## REQUIREMENT:
Could you write out, exactly as they stand, only the lines in the listing below from the line with "Cinenews.be" to the line with "Camera EZVIZ H3 3K", both ends included, without the pictures?

## RECORDS FOR THIS EXERCISE:
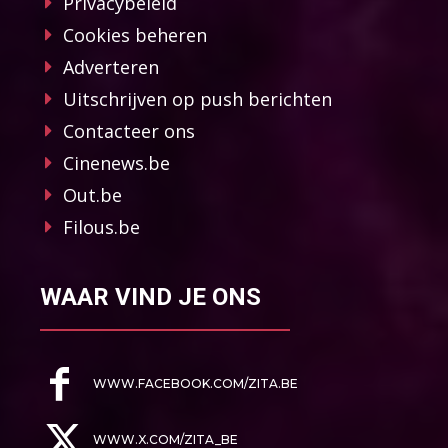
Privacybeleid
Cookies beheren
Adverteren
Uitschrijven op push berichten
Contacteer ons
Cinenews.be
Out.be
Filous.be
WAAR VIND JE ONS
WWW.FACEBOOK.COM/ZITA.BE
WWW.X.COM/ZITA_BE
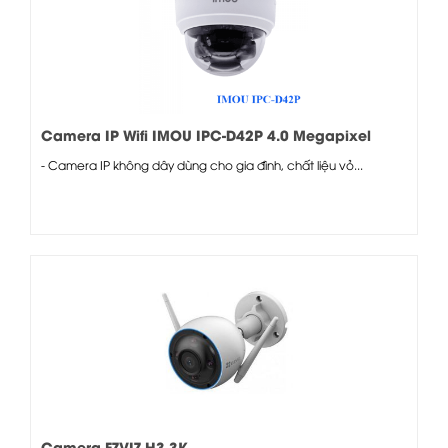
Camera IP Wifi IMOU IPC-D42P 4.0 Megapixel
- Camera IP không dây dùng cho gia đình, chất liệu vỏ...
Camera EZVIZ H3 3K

...

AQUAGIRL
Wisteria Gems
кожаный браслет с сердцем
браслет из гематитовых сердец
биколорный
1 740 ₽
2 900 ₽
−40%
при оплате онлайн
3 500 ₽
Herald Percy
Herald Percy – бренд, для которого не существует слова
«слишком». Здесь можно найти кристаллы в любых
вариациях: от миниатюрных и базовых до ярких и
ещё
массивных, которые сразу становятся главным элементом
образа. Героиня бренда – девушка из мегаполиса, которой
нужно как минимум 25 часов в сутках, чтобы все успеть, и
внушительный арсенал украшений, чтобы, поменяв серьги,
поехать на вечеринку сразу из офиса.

## EXERCISE ANSWER:
Cinenews.be
Out.be
Filous.be
WAAR VIND JE ONS
WWW.FACEBOOK.COM/ZITA.BE
WWW.X.COM/ZITA_BE
Camera IP Wifi IMOU IPC-D42P 4.0 Megapixel
- Camera IP không dây dùng cho gia đình, chất liệu vỏ...
Camera EZVIZ H3 3K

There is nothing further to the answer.